**Task to carry out**
Give the lines again exactly as they appear below, from the line with "Národný ústav detských chorôb" to the line with "telefonicky kontaktovať, aby", both included, and only those lines. Leave every picture out.
******
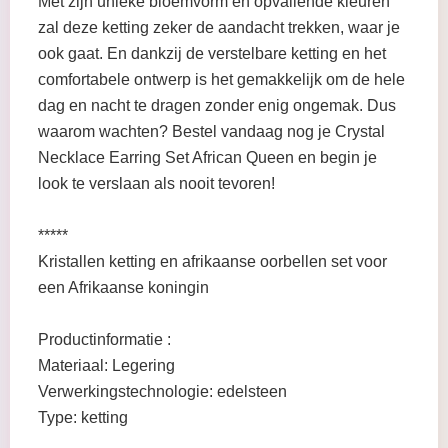
Met zijn unieke bloemvorm en opvallende kleuren
zal deze ketting zeker de aandacht trekken, waar je
ook gaat. En dankzij de verstelbare ketting en het
comfortabele ontwerp is het gemakkelijk om de hele
dag en nacht te dragen zonder enig ongemak. Dus
waarom wachten? Bestel vandaag nog je Crystal
Necklace Earring Set African Queen en begin je
look te verslaan als nooit tevoren!
*****
Kristallen ketting en afrikaanse oorbellen set voor
een Afrikaanse koningin
Productinformatie :
Materiaal: Legering
Verwerkingstechnologie: edelsteen
Type: ketting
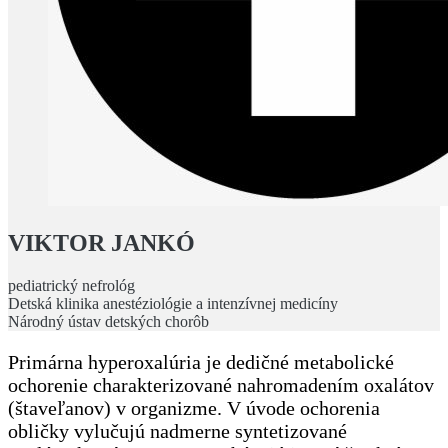
VIKTOR JANKÓ
pediatrický nefrológ
Detská klinika anestéziológie a intenzívnej medicíny
Národný ústav detských chorôb
Primárna hyperoxalúria je dedičné metabolické
ochorenie charakterizované nahromadením oxalátov
(štaveľanov) v organizme. V úvode ochorenia
obličky vylučujú nadmerne syntetizované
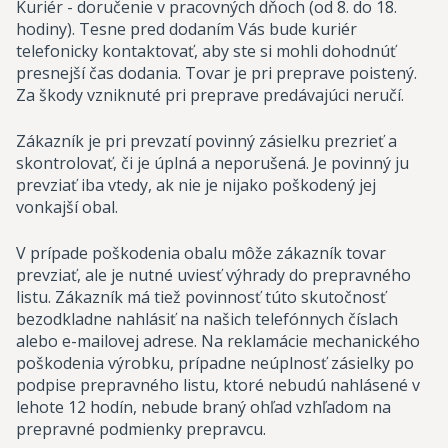
Kuriér - doručenie v pracovných dňoch (od 8. do 18.
hodiny). Tesne pred dodaním Vás bude kuriér
telefonicky kontaktovať, aby ste si mohli dohodnúť
presnejší čas dodania. Tovar je pri preprave poistený.
Za škody vzniknuté pri preprave predávajúci neručí.
Zákazník je pri prevzatí povinný zásielku prezrieť a
skontrolovať, či je úplná a neporušená. Je povinný ju
prevziať iba vtedy, ak nie je nijako poškodený jej
vonkajší obal.
V prípade poškodenia obalu môže zákazník tovar
prevziať, ale je nutné uviesť výhrady do prepravného
listu. Zákazník má tiež povinnosť túto skutočnosť
bezodkladne nahlásiť na našich telefónnych číslach
alebo e-mailovej adrese. Na reklamácie mechanického
poškodenia výrobku, prípadne neúplnosť zásielky po
podpise prepravného listu, ktoré nebudú nahlásené v
lehote 12 hodín, nebude braný ohľad vzhľadom na
prepravné podmienky prepravcu.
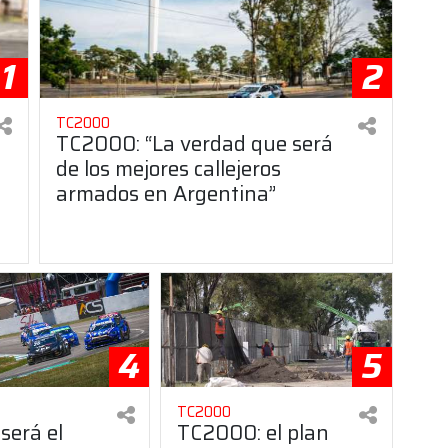
1
2
TC2000
TC2000: “La verdad que será
de los mejores callejeros
armados en Argentina”
4
5
TC2000
será el
TC2000: el plan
******
**Answer to the exercise**
Národný ústav detských chorôb
Primárna hyperoxalúria je dedičné metabolické
ochorenie charakterizované nahromadením oxalátov
(štaveľanov) v organizme. V úvode ochorenia
obličky vylučujú nadmerne syntetizované
Kuriér - doručenie v pracovných dňoch (od 8. do 18.
hodiny). Tesne pred dodaním Vás bude kuriér
telefonicky kontaktovať, aby ste si mohli dohodnúť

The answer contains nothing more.